=== Extracted material ===

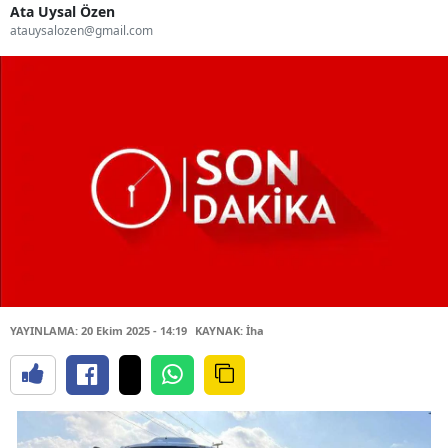
Ata Uysal Özen
atauysalozen@gmail.com
YAYINLAMA: 20 Ekim 2025 - 14:19
KAYNAK: İha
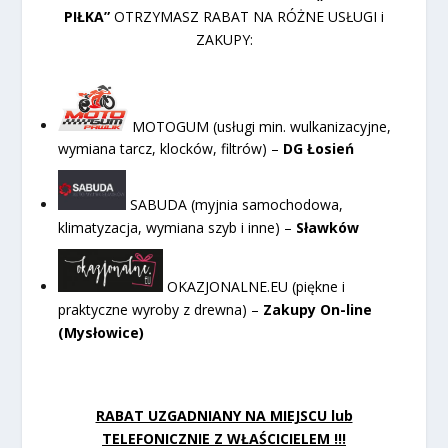
PIŁKA”
OTRZYMASZ RABAT NA RÓŻNE USŁUGI i
ZAKUPY:
MOTOGUM (usługi min. wulkanizacyjne,
wymiana tarcz, klocków, filtrów) –
DG Łosień
SABUDA (myjnia samochodowa,
klimatyzacja, wymiana szyb i inne) –
Sławków
OKAZJONALNE.EU (piękne i
praktyczne wyroby z drewna) –
Zakupy On-line
(Mysłowice)
RABAT UZGADNIANY NA MIEJSCU lub
TELEFONICZNIE Z WŁAŚCICIELEM !!!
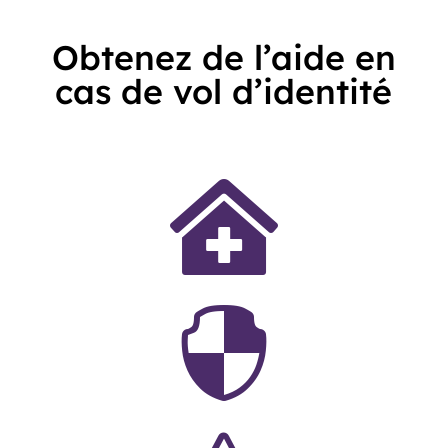
Obtenez de l’aide en
cas de vol d’identité


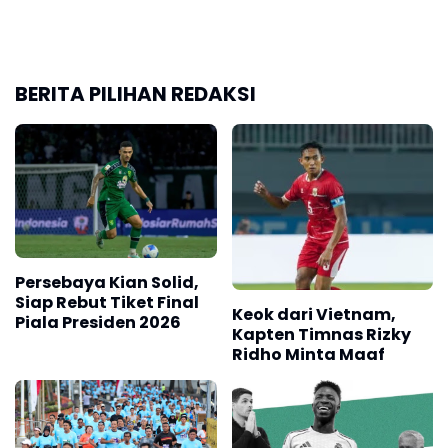
BERITA PILIHAN REDAKSI
Persebaya Kian Solid,
Siap Rebut Tiket Final
Keok dari Vietnam,
Piala Presiden 2026
Kapten Timnas Rizky
Ridho Minta Maaf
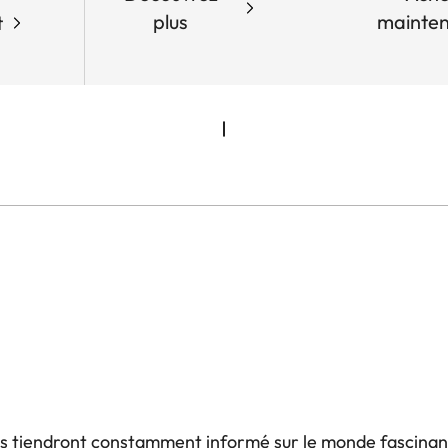
plus
mainte
t
us tiendront constamment informé sur le monde fascinan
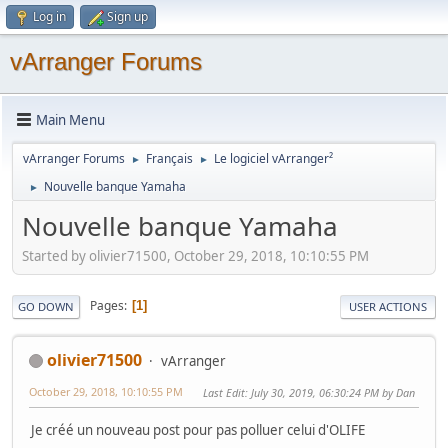
Log in
Sign up
vArranger Forums
Main Menu
vArranger Forums
Français
Le logiciel vArranger²
►
►
Nouvelle banque Yamaha
►
Nouvelle banque Yamaha
Started by olivier71500, October 29, 2018, 10:10:55 PM
Pages
1
GO DOWN
USER ACTIONS
olivier71500
vArranger
October 29, 2018, 10:10:55 PM
Last Edit
: July 30, 2019, 06:30:24 PM by Dan
Je créé un nouveau post pour pas polluer celui d'OLIFE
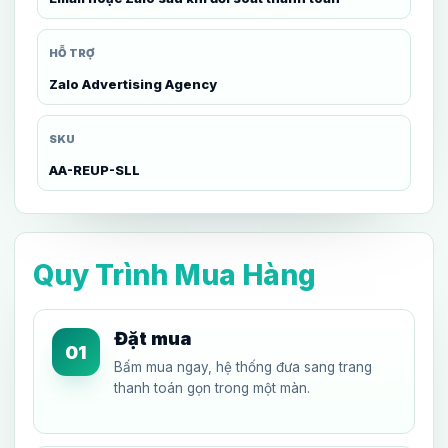
HỖ TRỢ
Zalo Advertising Agency
SKU
AA-REUP-SLL
Quy Trình Mua Hàng
Đặt mua
01
Bấm mua ngay, hệ thống đưa sang trang
thanh toán gọn trong một màn.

===

# Task details:
Images are to be omitted; repeat the remaining data above exactly.

# Output for this task:
Ata Uysal Özen
atauysalozen@gmail.com
YAYINLAMA: 20 Ekim 2025 - 14:19
KAYNAK: İha
PIŁKA”
OTRZYMASZ RABAT NA RÓŻNE USŁUGI i
ZAKUPY:
MOTOGUM (usługi min. wulkanizacyjne,
wymiana tarcz, klocków, filtrów) –
DG Łosień
SABUDA (myjnia samochodowa,
klimatyzacja, wymiana szyb i inne) –
Sławków
OKAZJONALNE.EU (piękne i
praktyczne wyroby z drewna) –
Zakupy On-line
(Mysłowice)
RABAT UZGADNIANY NA MIEJSCU lub
TELEFONICZNIE Z WŁAŚCICIELEM !!!
Obtenez de l’aide en
cas de vol d’identité


BERITA PILIHAN REDAKSI
Persebaya Kian Solid,
Siap Rebut Tiket Final
Keok dari Vietnam,
Piala Presiden 2026
Kapten Timnas Rizky
Ridho Minta Maaf
plus
mainte
t
us tiendront constamment informé sur le monde fascinan
Log in
Sign up
vArranger Forums
Main Menu
vArranger Forums
Français
Le logiciel vArranger²
►
►
Nouvelle banque Yamaha
►
Nouvelle banque Yamaha
Started by olivier71500, October 29, 2018, 10:10:55 PM
Pages
1
GO DOWN
USER ACTIONS
olivier71500
vArranger
October 29, 2018, 10:10:55 PM
Last Edit
: July 30, 2019, 06:30:24 PM by Dan
Je créé un nouveau post pour pas polluer celui d'OLIFE
HỖ TRỢ
Zalo Advertising Agency
SKU
AA-REUP-SLL
Quy Trình Mua Hàng
Đặt mua
01
Bấm mua ngay, hệ thống đưa sang trang
thanh toán gọn trong một màn.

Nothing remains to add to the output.